Best practices for logging of containerized services

Include the URL of your launchpad blueprint:

https://blueprints.launchpad.net/tripleo/+spec/containerized-services-logs

Containerized services shall persist its logs. There are many ways to address that. The scope of this blueprint is to suggest best practices and intermediate implementation steps for Pike release as well.

Problem Description

Pike will be released with a notion of hybrid deployments, which is some services may be running in containers and managed by docker daemon, and some may be managed by systemd or Pacemaker and placed on hosts directly.

The notion of composable deployments as well assumes end users and developers may want to deploy some services non-containerized and tripleo heat templates shall not prevent them from doing so.

Despite the service placement type, end users and developers shall get all logs persisted, consistent and available for future analysis.

Proposed Change

Overview

Note

As the spec transitions from Pike, some of the sections below are split into the Pike and Queens parts.

The scope of this document for Pike is limited to recommendations for developers of containerized services, bearing in mind use cases for hybrid environments. It addresses only intermediate implementaion steps for Pike and smooth UX with upgrades from Ocata to Pike, and with future upgrades from Pike as well.

A 12factor is the general guideline for logging in containerized apps. Based on it, we rephrase our main design assumption as: “each running process writes its only event stream to be persisted outside of its container”. And we put an additional design constraint: “each container has its only running foreground process, nothing else requires persistent logs that may outlast the container execution time”. This assumes all streams but the main event stream are ephemeral and live no longer than the container instance does.

Note

HA statefull services may require another approach, see the alternatives section for more details.

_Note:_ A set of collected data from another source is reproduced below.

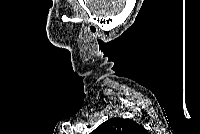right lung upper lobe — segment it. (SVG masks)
<instances>
[{
  "instance_id": "cb5924a9",
  "label": "right lung upper lobe",
  "mask_w": 200,
  "mask_h": 134,
  "mask_svg": "<svg viewBox=\"0 0 200 134\" xmlns=\"http://www.w3.org/2000/svg\"><path fill=\"white\" fill-rule=\"evenodd\" d=\"M93 134H146L142 125L133 120L112 118L97 127Z\"/></svg>"
}]
</instances>
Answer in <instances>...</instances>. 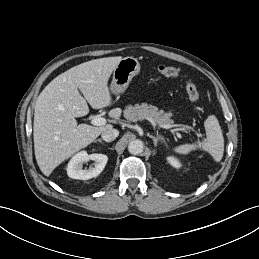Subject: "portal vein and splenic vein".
I'll return each mask as SVG.
<instances>
[{
	"instance_id": "18ae733b",
	"label": "portal vein and splenic vein",
	"mask_w": 259,
	"mask_h": 259,
	"mask_svg": "<svg viewBox=\"0 0 259 259\" xmlns=\"http://www.w3.org/2000/svg\"><path fill=\"white\" fill-rule=\"evenodd\" d=\"M105 123H106V120L103 117H94L91 120V124L95 125V126H103V125H105ZM160 127L164 128V129H171L172 128L171 125H160ZM172 132H175V130H172ZM177 135H179V134L177 133Z\"/></svg>"
}]
</instances>
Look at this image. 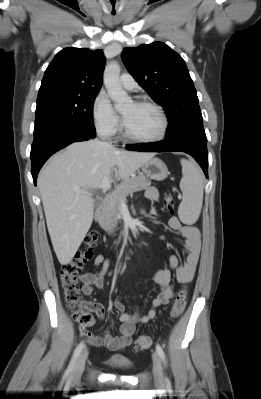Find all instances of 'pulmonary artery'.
I'll list each match as a JSON object with an SVG mask.
<instances>
[{
	"instance_id": "e3ab8cb5",
	"label": "pulmonary artery",
	"mask_w": 261,
	"mask_h": 399,
	"mask_svg": "<svg viewBox=\"0 0 261 399\" xmlns=\"http://www.w3.org/2000/svg\"><path fill=\"white\" fill-rule=\"evenodd\" d=\"M120 82L123 88L127 90H133L137 86V83L133 76L127 73H124L120 76Z\"/></svg>"
}]
</instances>
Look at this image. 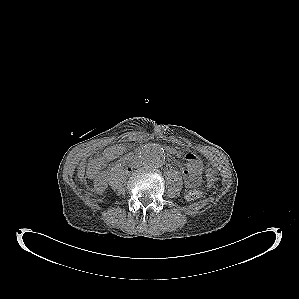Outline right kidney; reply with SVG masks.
<instances>
[{
    "instance_id": "obj_1",
    "label": "right kidney",
    "mask_w": 299,
    "mask_h": 299,
    "mask_svg": "<svg viewBox=\"0 0 299 299\" xmlns=\"http://www.w3.org/2000/svg\"><path fill=\"white\" fill-rule=\"evenodd\" d=\"M94 187L96 189V191L98 192H102L107 188V182L104 178V175H99L98 177L95 178L94 180Z\"/></svg>"
}]
</instances>
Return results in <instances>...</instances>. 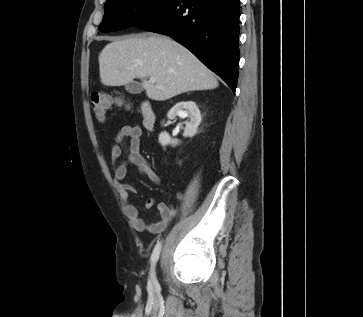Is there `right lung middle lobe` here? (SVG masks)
Returning <instances> with one entry per match:
<instances>
[{
    "label": "right lung middle lobe",
    "mask_w": 363,
    "mask_h": 317,
    "mask_svg": "<svg viewBox=\"0 0 363 317\" xmlns=\"http://www.w3.org/2000/svg\"><path fill=\"white\" fill-rule=\"evenodd\" d=\"M176 0H107L99 26L103 33L136 26L171 7Z\"/></svg>",
    "instance_id": "1"
}]
</instances>
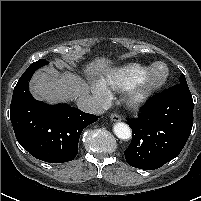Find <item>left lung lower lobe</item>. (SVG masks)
Segmentation results:
<instances>
[{
  "label": "left lung lower lobe",
  "instance_id": "0a47b994",
  "mask_svg": "<svg viewBox=\"0 0 201 201\" xmlns=\"http://www.w3.org/2000/svg\"><path fill=\"white\" fill-rule=\"evenodd\" d=\"M193 108L188 85L176 84L153 97L138 118L127 120L133 133L127 163L154 170L177 157L192 130Z\"/></svg>",
  "mask_w": 201,
  "mask_h": 201
}]
</instances>
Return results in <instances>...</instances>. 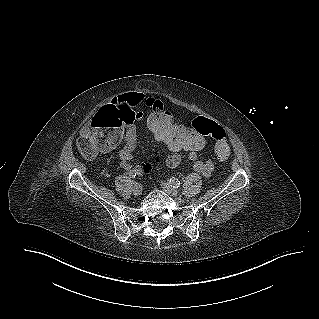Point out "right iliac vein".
<instances>
[{
  "label": "right iliac vein",
  "instance_id": "right-iliac-vein-1",
  "mask_svg": "<svg viewBox=\"0 0 319 319\" xmlns=\"http://www.w3.org/2000/svg\"><path fill=\"white\" fill-rule=\"evenodd\" d=\"M142 192V185L139 183H135L133 186V194L138 196L140 195Z\"/></svg>",
  "mask_w": 319,
  "mask_h": 319
}]
</instances>
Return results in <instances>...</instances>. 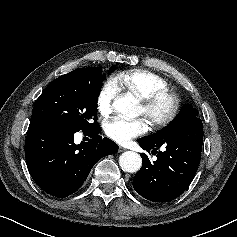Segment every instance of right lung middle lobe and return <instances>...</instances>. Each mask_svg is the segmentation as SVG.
Here are the masks:
<instances>
[{
    "label": "right lung middle lobe",
    "instance_id": "dd1d6c3e",
    "mask_svg": "<svg viewBox=\"0 0 237 237\" xmlns=\"http://www.w3.org/2000/svg\"><path fill=\"white\" fill-rule=\"evenodd\" d=\"M110 67L109 73L115 70ZM106 73L101 67L76 69L53 80L37 99L31 121L75 131L97 127V100Z\"/></svg>",
    "mask_w": 237,
    "mask_h": 237
}]
</instances>
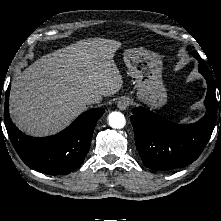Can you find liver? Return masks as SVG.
Returning <instances> with one entry per match:
<instances>
[{
  "label": "liver",
  "instance_id": "6515ba94",
  "mask_svg": "<svg viewBox=\"0 0 221 221\" xmlns=\"http://www.w3.org/2000/svg\"><path fill=\"white\" fill-rule=\"evenodd\" d=\"M120 47L116 40H80L16 74L9 99L14 123L29 135L54 134L86 109V98L119 92L123 80L113 57Z\"/></svg>",
  "mask_w": 221,
  "mask_h": 221
}]
</instances>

The scope for future releases, starting from Queens, shall include best practices for collecting (shipping), storing (persisting), processing (parsing) and accessing (filtering) logs of hybrid TripleO deployments with advanced techniques like EFK (Elasticsearch, Fluentd, Kibana) or the like. Hereafter those are refered as “future steps”.

Note, this is limited to OpenStack and Linux HA stack (Pacemaker and Corosync). We can do nothing to the rest of the supporting and legacy apps like webservers, load balancing revers proxies, database and message queue clusters. Even if we could, this stays out of OpenStack specs scope.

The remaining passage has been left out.